Cameroon has seven national parks of which the most interesting and best developed is the Waza park in the Far North. There are a large number of African animals (elephants, lions, giraffes, black rhinoceros, panthers, buffalo, antelopes, hippopotamuses, hyenas, gorillas, buffaloes, cheetahs, etc.).
Apart from the national parks where animals are not allowed to be slaughtered, there are fourteen hunting areas in northern Cameroon with more than 500 kilometers of maintained roads.
In the area of ​​Safari tourism, Cameroon, in West and Central Africa, is leading by enhancing the development of its parks and wildlife reserves (Boubandjida) in Adamaoua.

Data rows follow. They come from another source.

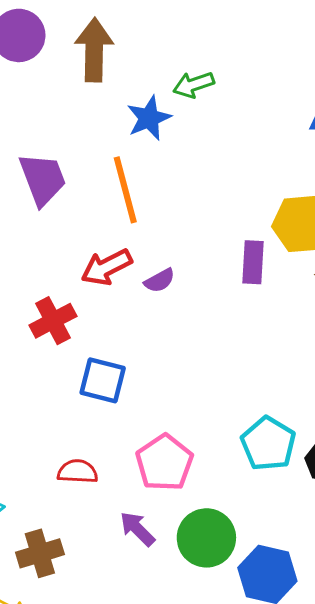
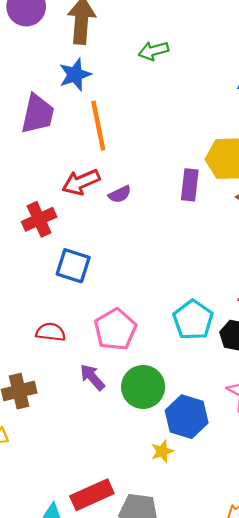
blue star: (149, 118) -> (75, 75), moved
purple trapezoid: (43, 179) -> (38, 114), turned 30

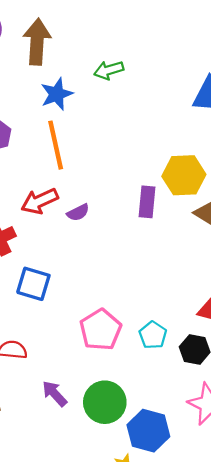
blue star: (75, 75) -> (57, 94), moved
cyan pentagon: (193, 320) -> (153, 335), size x0.7
pink pentagon: (115, 329) -> (101, 330), moved

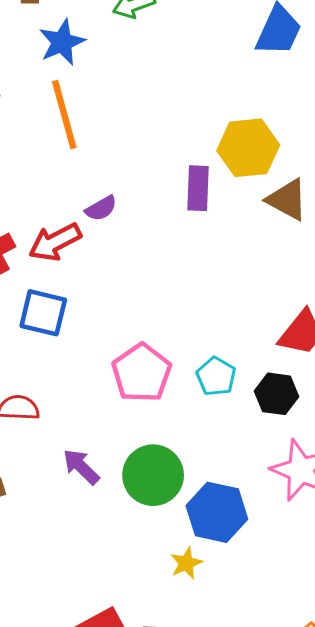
red arrow: (40, 201) -> (55, 242), moved

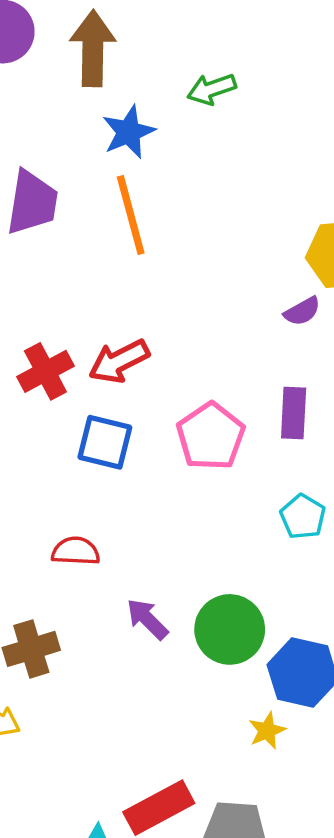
purple rectangle: (198, 188) -> (294, 413), moved
purple semicircle: (101, 208) -> (302, 311), moved
pink pentagon: (142, 373) -> (211, 436), moved

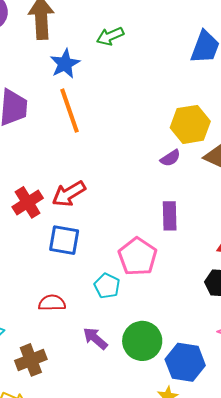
pink pentagon: (211, 436) -> (138, 257), moved
cyan pentagon: (303, 517) -> (107, 286), moved

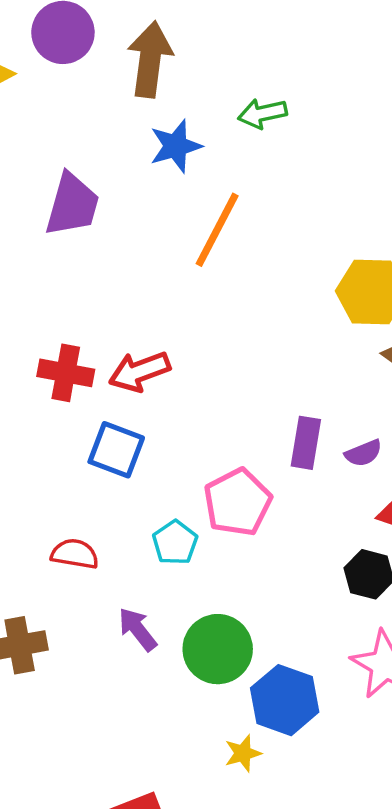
orange line: (69, 111) -> (217, 230), moved, turned 36
purple semicircle: (170, 158) -> (364, 453), moved
red cross: (28, 202) -> (66, 373), turned 32

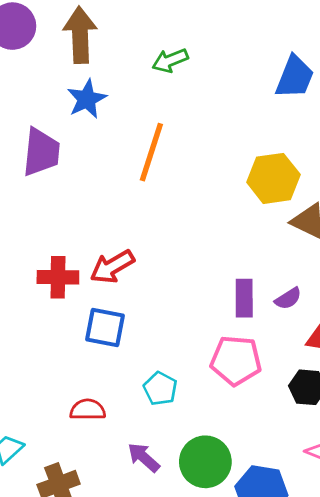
blue star: (176, 146) -> (87, 99), moved
pink pentagon: (238, 502) -> (236, 360), moved, turned -30

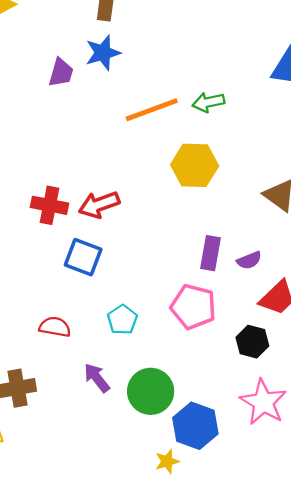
green arrow: (170, 60) -> (208, 102), moved
purple trapezoid: (41, 152) -> (61, 73), moved, size x0.7
orange line: (151, 152) -> (152, 110), turned 42
yellow hexagon: (273, 178) -> (195, 165), moved

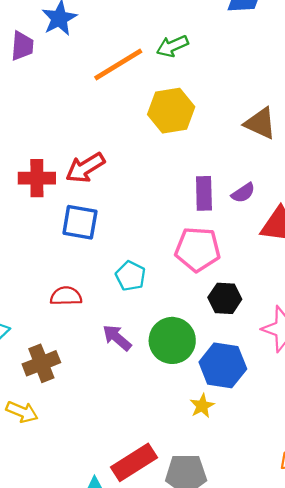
black hexagon: (252, 342) -> (225, 298), moved

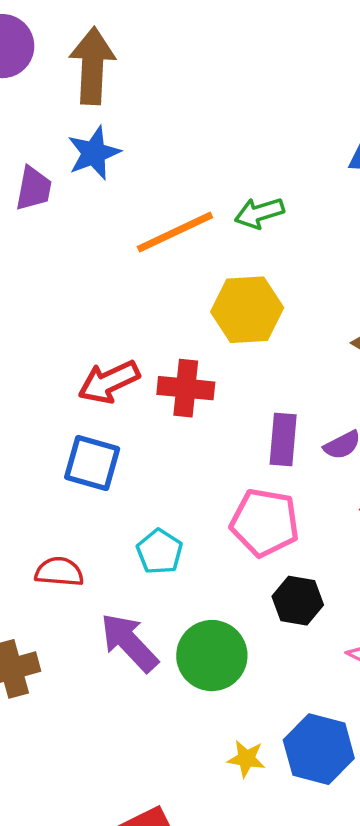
red cross: (37, 178) -> (186, 388), moved
purple arrow: (117, 338) -> (129, 643), size x1.4
blue hexagon: (223, 365) -> (319, 749), moved
yellow star: (202, 406) -> (246, 759), turned 30

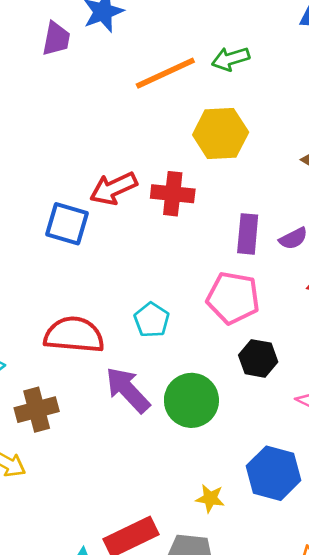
blue square: (92, 463) -> (67, 224), moved
red semicircle: (59, 572) -> (74, 335), size x1.6
yellow star: (246, 759) -> (210, 498), moved

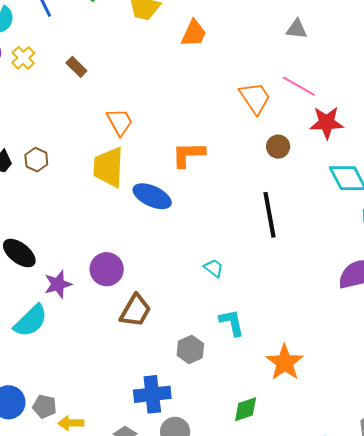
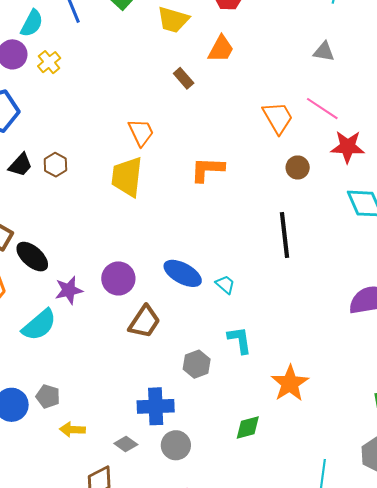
brown rectangle: (76, 67) -> (184, 78), moved
blue ellipse: (152, 196) -> (183, 273), moved
gray pentagon: (44, 407) -> (48, 396), moved

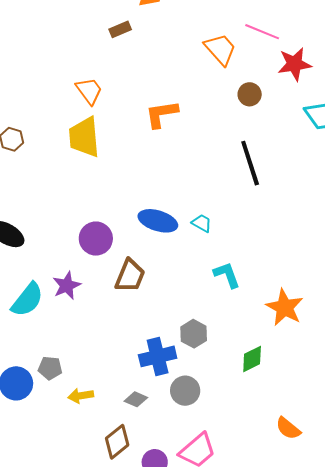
brown rectangle: (184, 78) -> (120, 29), turned -60
purple star: (69, 290) -> (67, 286), moved
gray hexagon: (197, 364) -> (194, 334), moved

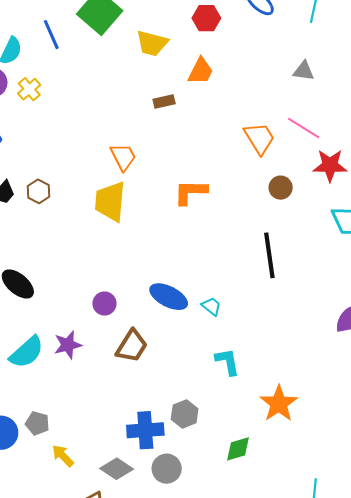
purple circle: (96, 239) -> (104, 303), size x0.7
yellow arrow: (81, 396) -> (63, 456), turned 45
gray diamond: (136, 399) -> (117, 469), size x1.4

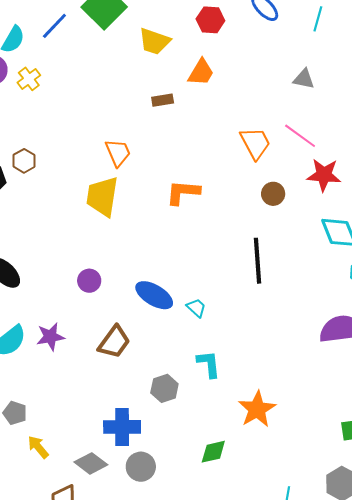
blue line: (51, 35) -> (54, 26), turned 64
brown hexagon: (38, 191) -> (24, 161), moved
purple circle: (104, 303) -> (89, 281), moved
gray hexagon: (185, 414) -> (164, 388), moved

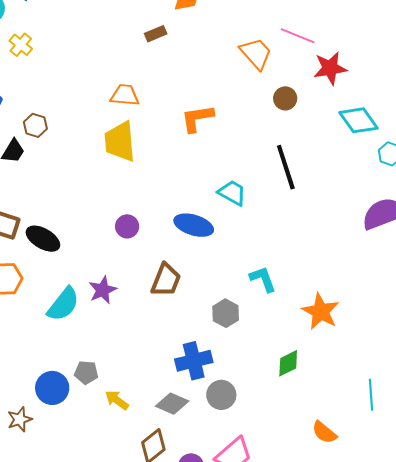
orange trapezoid: (118, 153) -> (125, 95), turned -48
cyan trapezoid: (196, 308) -> (232, 193), moved, size x1.4

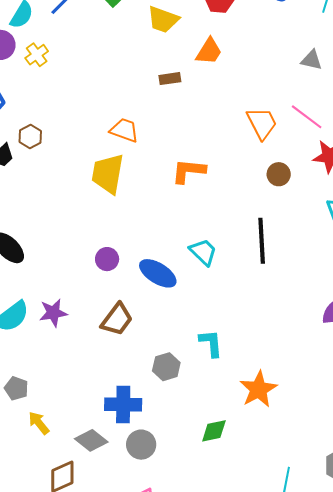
purple circle: (127, 226) -> (107, 259), moved

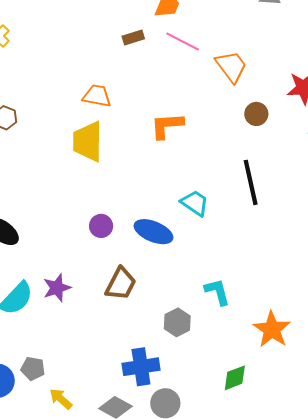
pink line: (307, 117) -> (183, 41), moved

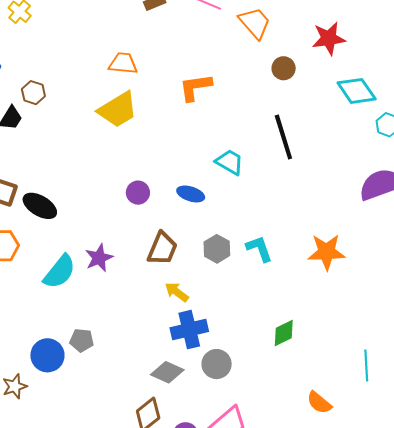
yellow trapezoid: (88, 142) -> (118, 110), turned -117
blue ellipse: (154, 232) -> (191, 194), size x0.7
gray hexagon: (177, 322) -> (217, 249), moved
orange star: (272, 329) -> (326, 252), moved, turned -30
yellow arrow: (61, 399) -> (177, 292), moved

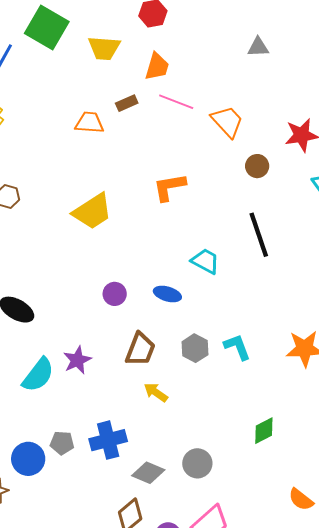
orange trapezoid: (123, 63) -> (89, 123), moved
blue cross: (189, 330) -> (108, 440), moved

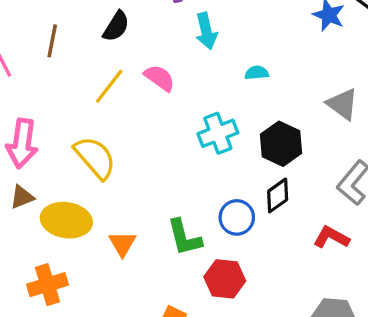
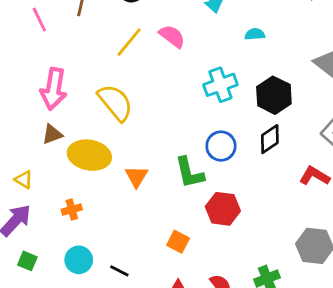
blue circle: (237, 217) -> (221, 146), moved
orange cross: (47, 285) -> (72, 210), size x0.6

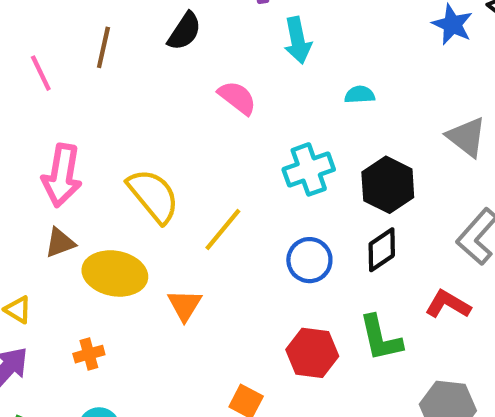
yellow line: (129, 42) -> (223, 230), moved
green L-shape: (189, 173) -> (381, 338), moved

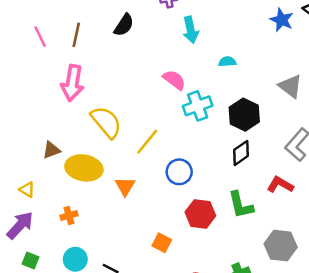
pink line: (41, 73) -> (40, 37), moved
pink semicircle: (237, 98) -> (174, 80), moved
pink arrow: (62, 175) -> (72, 83), moved
blue circle: (309, 260) -> (179, 172), moved

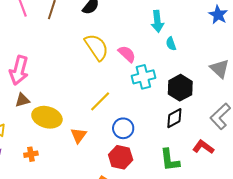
cyan arrow: (191, 30) -> (157, 21), moved
cyan semicircle: (227, 62) -> (171, 44), turned -112
pink arrow: (72, 83) -> (19, 70), moved
yellow semicircle: (106, 122) -> (97, 47), moved
red hexagon: (200, 214) -> (121, 157), moved

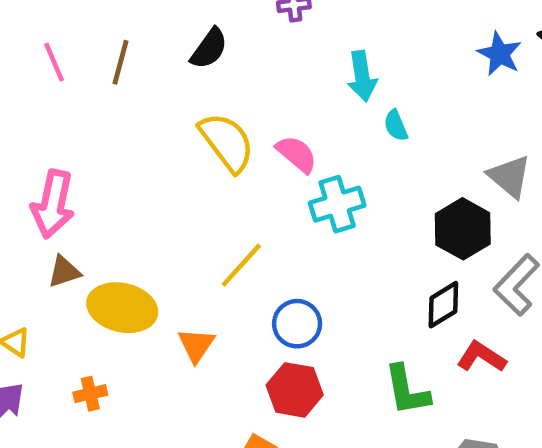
black hexagon: (180, 88) -> (463, 229), moved
black diamond: (174, 118) -> (443, 305), moved

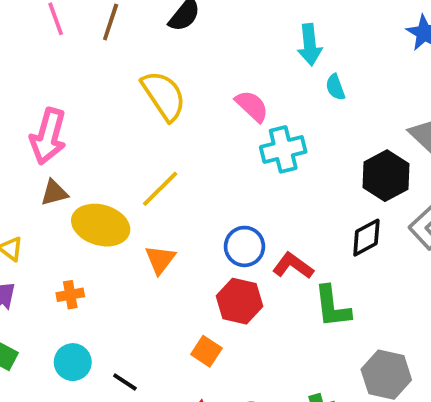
yellow semicircle: (227, 142) -> (164, 96), moved
yellow line: (241, 265) -> (160, 189), moved
red L-shape: (481, 357) -> (293, 266), moved

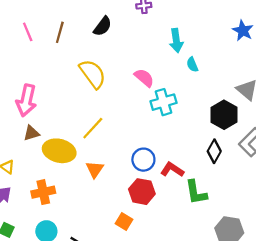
black diamond: (366, 238) -> (214, 151), turned -30
orange cross: (70, 295) -> (43, 192), size x1.5

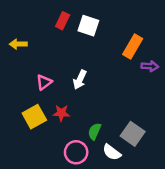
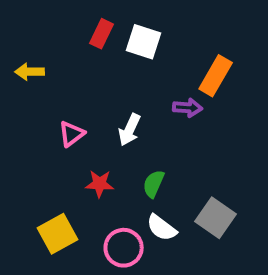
purple arrow: (150, 66) -> (188, 108), moved
yellow square: (34, 117) -> (58, 234), moved
green semicircle: (95, 131) -> (154, 184), moved
white semicircle: (112, 152) -> (162, 228), moved

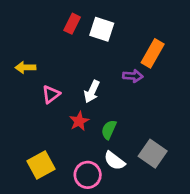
yellow arrow: (30, 72) -> (25, 67), moved
red star: (100, 184) -> (79, 121), moved, turned -30

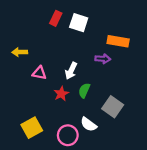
orange rectangle: (153, 53) -> (118, 41), turned 70
pink triangle: (51, 94) -> (39, 73), turned 48
green semicircle: (109, 130) -> (84, 90), moved
gray square: (153, 154) -> (113, 107), moved

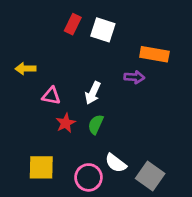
green semicircle: (84, 90) -> (96, 124), moved
red star: (61, 94) -> (66, 123), moved
gray square: (113, 107) -> (150, 176), moved
yellow square: (32, 128) -> (41, 167), turned 30

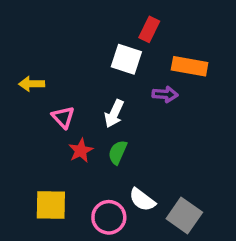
red rectangle: (73, 24) -> (149, 29), moved
white square: (103, 30) -> (126, 59), moved
pink triangle: (51, 96) -> (63, 117), turned 36

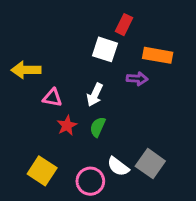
yellow arrow: (32, 84) -> (26, 70), size x1.4
pink triangle: (63, 117) -> (52, 98), turned -36
yellow square: (51, 205) -> (42, 171), turned 32
gray square: (184, 216) -> (150, 164), moved

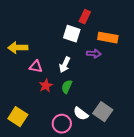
yellow square: (42, 171) -> (18, 117), moved

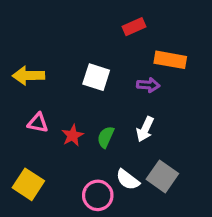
red rectangle: (85, 17) -> (134, 27), turned 40
white square: (72, 34) -> (96, 77), moved
white arrow: (65, 65) -> (145, 129), moved
pink triangle: (36, 67) -> (38, 123), moved

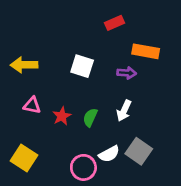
white semicircle: (128, 180) -> (109, 154), turned -65

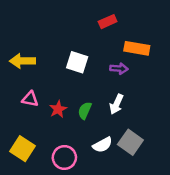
pink circle: (83, 167) -> (64, 158), moved

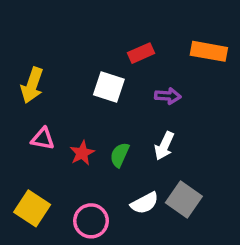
red rectangle: (108, 22) -> (141, 53), moved
orange rectangle: (137, 48) -> (209, 51), moved
yellow arrow: (22, 61) -> (32, 85), turned -70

The integration of environmental conservation concerns into tourism development projects has led to the classification and protection of certain natural sites for scientific, ecological and tourist purposes.
These include:

THE KORUP NATIONAL PARK, which harbors plant species that are several million years old.
THE RESERVE OF ADJ, classified as a world heritage by UNESCO.
MONT CAMEROUN, high of 4,070m where survived a flora dating from the quaternary is classified international site for the ascent. A remarkable ecological site, it is the object of a vast project of valorization by a German “GTZ”. A volcano still active, the last irruption of which dates from March 2000. The site benefits from a very high rainfall (more than 15m) at Cap Debunscha.
MAYO-REY SITES still carry fossilized dinosaur footprints.

Cultural Tourism
The Cameroonian population is a mosaic of nearly 200 ethnic groups with different customs and traditions whose traditional ways of life still exist with the intact preservation of traditional chiefdoms in the north and west.
Cultural Tourism draws its richness:
Diversity presented in the art of living, folklore, religion, habitat and even cooking. The oval Massa boxes in the north of the country are unique in the world.
From a craftsmanship developed,
Of a rich historical heritage (monuments and vestiges) to which should be added the French and English bilingualism of the Cameroonians.
Mountain tourism
Mount Cameroon, overlooking the west coast, Mount Manengouba, at the hinge of Francophone Cameroon and Anglophone Cameroon, and the climate center of Dschang, built on a plateau rising to 10,800 m above the sea, constitute High places of mountain tourism.
The microclimate of Dschang offers one of the best places of relaxation of Cameroon.

Congress and Business Tourism
The major cities of Yaoundé and Douala, with their international infrastructure (convention center, international airports, world-class hotels) are the main centers for the development of congress and business tourism.